In Salisbury work on upgrading risk assessment for lethal blood clots halved secondary venous thromboembolism rates in two years, reports Jennifer Taylor

Revised risk assessment policy reduced vte incidence and mortality

Revised risk assessment policy reduced vte incidence and mortality

Revised risk assessment policy reduced vte incidence and mortality

In 2005 the chief medical officer instructed all trusts to perform a documented venous thromboembolism risk assessment and the Commons health committee revealed that around 25,000 people in UK die from preventable hospital acquired VTE each year.

The most common scenario is that a clot in the veins in the leg results in a clot in the lung (a pulmonary embolism), which can be fatal. Half to two thirds

of the clots are preventable; blood thinning treatment can clear the leg clot and prevent it spreading.

Around 25-50 per cent of patients develop chronic health problems from clots such as leg ulceration or breathlessness, which adds to the costs of the initial event.

The National Institute for Health and Clinical Excellence published clinical guidelines CG92 in January 2010 which state that all inpatients, including patients admitted for day case procedures, should have a documented VTE risk assessment.

The commissioning for quality and innovation - CQUIN - standard is for more than 90 per cent of patients to have a documented risk assessment. A guide for delivering the CQUIN goal was published in June by the King’s thrombosis centre based at King’s College Hospital Foundation Trust, and a Department of Health risk assessment tool came out in March 2010.

Salisbury Foundation Trust chief executive Matthew Kershaw says VTE is a major issue for patient safety, with the same level of importance as infection control. And given that “providing a safe, effective service to patients” is “the main organising principle of what we do”, prevention of VTE has to be a priority.

Salisbury is ahead of the game because its former medical director Alistair Flowerdew had an interest in VTE. Tamara Everington, haematology consultant and VTE lead, set up a VTE implementation working group, now the thrombosis committee, and a strategy for risk assessing all inpatients at the point of decision to admit was developed.

Telling tales

The trust ran an education programme, using staff with personal experience of VTE to tell patient stories.

“That gets them thinking about what they can do to help prevent it,” says Dr Everington. All staff - nurses, doctors, healthcare support workers, pharmacists - were educated about the risks because they all have a role to play in prevention.

The next step was to create league tables of ward performance. Certificates of outstanding performance are given to high achieving departments and the low performers are given help to improve.

Funding from a pharmaceutical company has been used for a two day a week VTE specialist nurse, who coordinates an educational programme for nurses so they can make improvements on their own wards.

When the VTE policy was written, the trust’s compliance for documented risk assessment of all inpatients and targeted thromboprophylaxis was about 15 per cent. The league tables pushed that up to about 50 per cent, and the nurse education up to 70-75 per cent.

A mandatory step was introduced whereby staff cannot get drugs from the pharmacy unless they have completed the VTE risk assessment.

Dr Everington says: “The pharmacists have been absolutely critical in making this work. They’re on the ward every day policing it and they are the baddies in pharmacy [not giving out drugs unless the risk assessment has been done]”.

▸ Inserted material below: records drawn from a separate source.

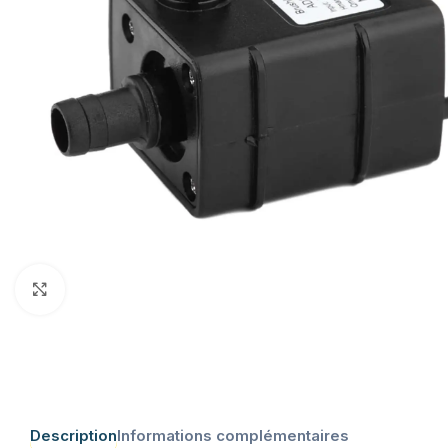
Click to enlarge
Description
Informations complémentaires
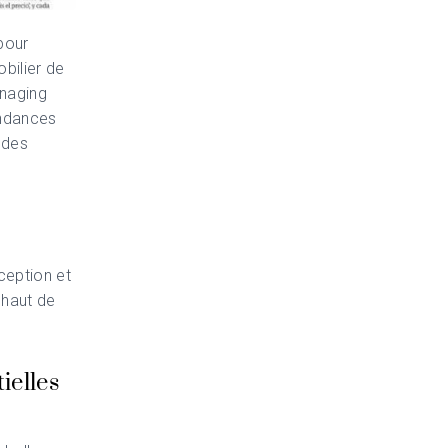
pour
bilier de
anaging
endances
 des
ception et
 haut de
ielles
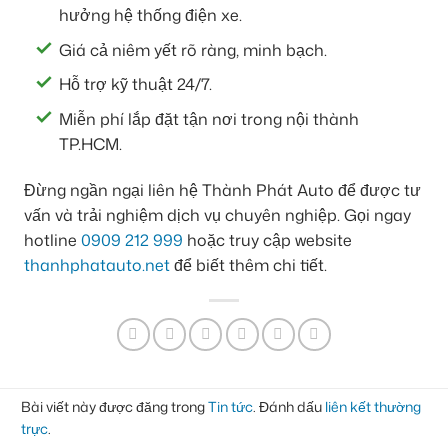
hưởng hệ thống điện xe.
Giá cả niêm yết rõ ràng, minh bạch.
Hỗ trợ kỹ thuật 24/7.
Miễn phí lắp đặt tận nơi trong nội thành
TP.HCM.
Đừng ngần ngại liên hệ Thành Phát Auto để được tư
vấn và trải nghiệm dịch vụ chuyên nghiệp. Gọi ngay
hotline
0909 212 999
hoặc truy cập website
thanhphatauto.net
để biết thêm chi tiết.
Bài viết này được đăng trong
Tin tức
. Đánh dấu
liên kết thường
trực
.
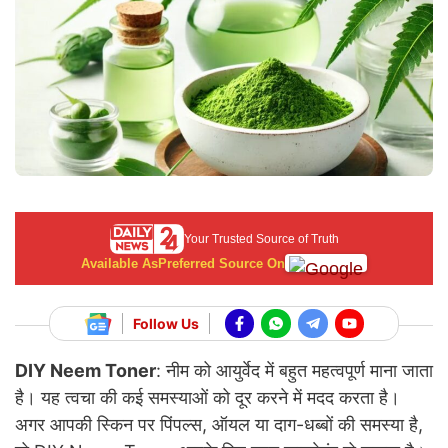
Your Trusted Source of Truth
Available As
Preferred Source On
Follow Us
DIY Neem Toner
:
नीम को आयुर्वेद में बहुत महत्वपूर्ण माना जाता
है। यह त्वचा की कई समस्याओं को दूर करने में मदद करता है।
अगर आपकी स्किन पर पिंपल्स, ऑयल या दाग-धब्बों की समस्या है,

The chief executive, medical director and head of nursing have taken a hands-on

approach to managing the departments that are performing less well.

With compliance up to 90 per cent the next step is to use an electronic handover tool - a shared care document used by all clinical staff - to drive compliance to 100 per cent.

In two years the trust has halved secondary VTEs and mortality has decreased. In 2008 Salisbury became an exemplar centre for VTE in a network led by King’s.

Top tips for preventing VTE

In 2009, the National Institute for Health Research in England commissioned 10 collaboration for leadership in applied health research and care bodies - CLAHRCs. These partnerships between universities and NHS organisations are focused on improving patient outcomes

Peter Aitken is lead for improvement at the South West peninsula CLAHRC, which has been evaluating the venous thromboembolism work at five acute trusts. The initial work shows common themes of what works for preventing VTE:

  • Establish and maintain a VTE committee comprised of a range of staff from the hospital. Input and enthusiasm from the chief executive is vital.
  • Treat VTE with the same importance and level of staffing as infection control.
  • Hold VTE awareness events for staff and the public, and use peer review by clinical teams to check progress.
  • Risk assess patients and give appropriate prophylaxis treatment.
  • Ensure CQUIN money is ringfenced and put back into improving VTE risk assessment and prevention.